Abstract
The majority of disease-associated variants identified through genome-wide association studies (GWAS) are located outside of protein-coding regions, and are collectively overrepresented in sequences that regulate gene expression. Prioritizing candidate regulatory variants and potential biological mechanisms for further functional experiments, such as genome editing, can be challenging, especially in regions with a high number of variants in strong linkage disequilibrium or multiple proximal gene targets. Improved annotation of the regulatory genome can help identify promising variants and target genes for further experiments and accelerate translation of identified GWAS loci into important biological insights. To advance this area, we developed FORGEdb (https://forge2.altiusinstitute.org/files/forgedb.html), a web-based tool that can rapidly integrate data for individual genetic variants, providing information on associated regulatory elements, transcription factor (TF) binding sites and target genes.
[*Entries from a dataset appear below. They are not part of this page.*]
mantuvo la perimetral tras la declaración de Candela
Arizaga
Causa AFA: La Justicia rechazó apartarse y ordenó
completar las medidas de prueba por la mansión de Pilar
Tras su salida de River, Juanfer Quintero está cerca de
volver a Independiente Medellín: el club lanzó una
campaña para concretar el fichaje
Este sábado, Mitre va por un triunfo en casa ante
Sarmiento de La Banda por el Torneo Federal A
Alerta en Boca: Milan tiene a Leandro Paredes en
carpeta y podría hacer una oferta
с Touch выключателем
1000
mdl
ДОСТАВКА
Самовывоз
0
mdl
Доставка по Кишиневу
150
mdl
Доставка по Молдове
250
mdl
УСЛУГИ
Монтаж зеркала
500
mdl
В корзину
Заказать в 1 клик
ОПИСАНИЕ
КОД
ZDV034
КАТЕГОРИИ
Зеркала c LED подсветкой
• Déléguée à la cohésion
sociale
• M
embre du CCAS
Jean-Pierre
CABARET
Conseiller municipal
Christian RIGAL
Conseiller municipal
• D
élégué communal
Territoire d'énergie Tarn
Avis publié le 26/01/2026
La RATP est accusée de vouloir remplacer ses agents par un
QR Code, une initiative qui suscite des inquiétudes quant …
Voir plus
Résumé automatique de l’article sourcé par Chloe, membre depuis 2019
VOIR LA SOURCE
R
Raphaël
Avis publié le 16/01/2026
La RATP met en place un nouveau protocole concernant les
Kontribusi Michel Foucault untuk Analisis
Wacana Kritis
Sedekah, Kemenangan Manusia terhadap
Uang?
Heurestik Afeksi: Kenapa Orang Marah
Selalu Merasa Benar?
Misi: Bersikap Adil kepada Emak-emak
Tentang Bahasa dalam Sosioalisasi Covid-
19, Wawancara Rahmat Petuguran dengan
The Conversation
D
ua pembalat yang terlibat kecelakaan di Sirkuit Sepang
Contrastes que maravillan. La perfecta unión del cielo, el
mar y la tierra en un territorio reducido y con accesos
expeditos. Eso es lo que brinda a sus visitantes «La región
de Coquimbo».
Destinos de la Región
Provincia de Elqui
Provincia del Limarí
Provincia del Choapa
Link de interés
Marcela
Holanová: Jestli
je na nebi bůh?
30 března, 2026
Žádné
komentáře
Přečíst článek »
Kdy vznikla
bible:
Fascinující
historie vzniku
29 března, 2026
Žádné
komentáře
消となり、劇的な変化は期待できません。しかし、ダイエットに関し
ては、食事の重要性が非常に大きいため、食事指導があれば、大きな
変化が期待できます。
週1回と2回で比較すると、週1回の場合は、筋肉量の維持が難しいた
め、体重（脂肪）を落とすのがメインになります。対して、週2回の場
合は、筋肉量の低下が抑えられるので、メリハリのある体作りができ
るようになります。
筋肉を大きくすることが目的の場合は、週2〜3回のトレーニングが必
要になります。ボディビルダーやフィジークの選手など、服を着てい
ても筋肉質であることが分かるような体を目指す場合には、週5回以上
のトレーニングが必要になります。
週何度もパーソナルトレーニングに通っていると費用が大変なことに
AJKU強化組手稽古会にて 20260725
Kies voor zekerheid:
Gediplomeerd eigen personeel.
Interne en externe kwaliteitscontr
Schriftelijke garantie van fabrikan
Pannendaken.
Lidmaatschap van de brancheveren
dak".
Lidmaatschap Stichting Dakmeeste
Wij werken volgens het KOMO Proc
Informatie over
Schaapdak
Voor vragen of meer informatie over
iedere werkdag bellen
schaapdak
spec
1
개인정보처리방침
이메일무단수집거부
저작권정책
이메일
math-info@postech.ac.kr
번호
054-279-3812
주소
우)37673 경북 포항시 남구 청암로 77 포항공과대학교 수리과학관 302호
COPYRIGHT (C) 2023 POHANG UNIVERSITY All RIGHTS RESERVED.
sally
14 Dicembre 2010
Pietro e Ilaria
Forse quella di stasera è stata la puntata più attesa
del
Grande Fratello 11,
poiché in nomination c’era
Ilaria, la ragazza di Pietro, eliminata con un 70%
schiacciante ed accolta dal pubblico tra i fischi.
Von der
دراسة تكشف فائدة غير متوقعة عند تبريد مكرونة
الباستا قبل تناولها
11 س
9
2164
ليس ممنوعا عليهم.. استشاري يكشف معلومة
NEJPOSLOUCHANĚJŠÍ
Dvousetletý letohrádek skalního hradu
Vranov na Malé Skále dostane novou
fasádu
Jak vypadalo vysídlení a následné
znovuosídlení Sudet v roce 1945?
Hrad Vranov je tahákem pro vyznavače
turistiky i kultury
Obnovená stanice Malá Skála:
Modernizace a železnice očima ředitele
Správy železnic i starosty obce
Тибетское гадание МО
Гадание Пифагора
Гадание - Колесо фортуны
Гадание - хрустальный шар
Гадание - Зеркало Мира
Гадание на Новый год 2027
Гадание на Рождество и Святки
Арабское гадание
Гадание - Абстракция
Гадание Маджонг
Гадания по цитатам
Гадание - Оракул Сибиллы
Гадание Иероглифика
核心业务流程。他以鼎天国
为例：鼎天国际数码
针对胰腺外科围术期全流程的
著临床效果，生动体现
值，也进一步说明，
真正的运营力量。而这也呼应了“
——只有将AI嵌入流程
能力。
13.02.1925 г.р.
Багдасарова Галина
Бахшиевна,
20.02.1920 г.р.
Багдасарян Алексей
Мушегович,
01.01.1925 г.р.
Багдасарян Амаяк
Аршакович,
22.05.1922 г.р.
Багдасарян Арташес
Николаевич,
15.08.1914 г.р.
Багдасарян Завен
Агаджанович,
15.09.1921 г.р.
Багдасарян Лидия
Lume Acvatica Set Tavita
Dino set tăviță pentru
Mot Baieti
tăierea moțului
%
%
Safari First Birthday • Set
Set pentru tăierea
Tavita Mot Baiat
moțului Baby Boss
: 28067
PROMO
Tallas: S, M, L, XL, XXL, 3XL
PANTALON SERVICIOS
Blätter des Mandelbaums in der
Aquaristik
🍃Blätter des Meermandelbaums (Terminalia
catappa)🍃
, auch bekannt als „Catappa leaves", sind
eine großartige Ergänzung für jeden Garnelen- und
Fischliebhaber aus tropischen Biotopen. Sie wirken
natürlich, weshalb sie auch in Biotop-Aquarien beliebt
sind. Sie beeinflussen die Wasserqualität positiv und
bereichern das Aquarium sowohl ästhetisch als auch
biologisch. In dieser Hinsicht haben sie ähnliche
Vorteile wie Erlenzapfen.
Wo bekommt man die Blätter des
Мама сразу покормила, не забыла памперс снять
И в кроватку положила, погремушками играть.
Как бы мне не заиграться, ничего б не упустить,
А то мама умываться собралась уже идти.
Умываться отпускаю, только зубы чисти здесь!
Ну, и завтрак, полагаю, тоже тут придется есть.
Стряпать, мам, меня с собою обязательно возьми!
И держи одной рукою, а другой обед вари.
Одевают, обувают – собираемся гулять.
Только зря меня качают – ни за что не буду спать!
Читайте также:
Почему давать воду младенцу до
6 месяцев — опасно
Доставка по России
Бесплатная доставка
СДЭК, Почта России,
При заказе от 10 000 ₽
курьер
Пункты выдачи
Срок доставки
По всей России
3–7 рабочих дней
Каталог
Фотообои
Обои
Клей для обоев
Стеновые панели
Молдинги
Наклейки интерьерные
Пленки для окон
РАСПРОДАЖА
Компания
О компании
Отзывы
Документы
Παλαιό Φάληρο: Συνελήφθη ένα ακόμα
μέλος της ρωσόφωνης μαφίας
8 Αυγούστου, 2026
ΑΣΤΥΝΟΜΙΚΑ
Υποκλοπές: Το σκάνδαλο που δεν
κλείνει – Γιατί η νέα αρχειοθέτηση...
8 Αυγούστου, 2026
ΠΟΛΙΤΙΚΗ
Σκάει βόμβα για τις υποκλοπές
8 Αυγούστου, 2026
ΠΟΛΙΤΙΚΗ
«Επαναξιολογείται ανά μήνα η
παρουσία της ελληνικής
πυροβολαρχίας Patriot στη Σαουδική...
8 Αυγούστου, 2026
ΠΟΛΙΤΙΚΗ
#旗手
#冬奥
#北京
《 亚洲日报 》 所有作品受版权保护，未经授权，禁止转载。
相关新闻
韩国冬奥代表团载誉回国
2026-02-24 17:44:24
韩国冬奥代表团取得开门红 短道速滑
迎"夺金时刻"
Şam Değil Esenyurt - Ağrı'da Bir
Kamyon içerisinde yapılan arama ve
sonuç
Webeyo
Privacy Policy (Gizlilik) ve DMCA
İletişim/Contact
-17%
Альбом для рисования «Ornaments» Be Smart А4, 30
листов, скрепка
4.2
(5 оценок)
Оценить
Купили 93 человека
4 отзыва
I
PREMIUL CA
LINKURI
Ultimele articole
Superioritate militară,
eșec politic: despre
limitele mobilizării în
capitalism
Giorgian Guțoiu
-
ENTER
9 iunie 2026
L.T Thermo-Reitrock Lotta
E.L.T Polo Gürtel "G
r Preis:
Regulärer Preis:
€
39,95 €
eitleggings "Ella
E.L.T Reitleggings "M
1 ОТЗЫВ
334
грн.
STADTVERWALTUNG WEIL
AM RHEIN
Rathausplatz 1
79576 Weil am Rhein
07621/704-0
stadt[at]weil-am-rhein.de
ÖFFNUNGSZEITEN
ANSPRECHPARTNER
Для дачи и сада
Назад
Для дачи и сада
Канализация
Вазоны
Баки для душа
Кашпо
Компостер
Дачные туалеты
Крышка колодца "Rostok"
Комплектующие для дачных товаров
FORGEdb uses annotations derived from data across a wide range of biological samples to delineate the regulatory context for each variant at the cell type level. Different datatypes, including CADD scores, expression quantitative trait loci (eQTLs), activity-by-contact (ABC) interactions, Contextual Analysis of TF Occupancy (CATO) scores, TF motifs, DNase I hotspots, histone mark ChIP-seq and chromatin states in FORGEdb are made available for >37 million variants, and these annotations are integrated into a FORGEdb score to guide assignment of functional importance. The inclusion of a wide range of genomic annotations, such as ABC interactions and CADD scores, provides a comprehensive resource for researchers seeking to prioritize variants for functional validation. In summary, FORGEdb provides an expansive and unique resource for the analysis of genomic variants associated with complex traits and diseases.
Competing Interest Statement
The authors have declared no competing interest.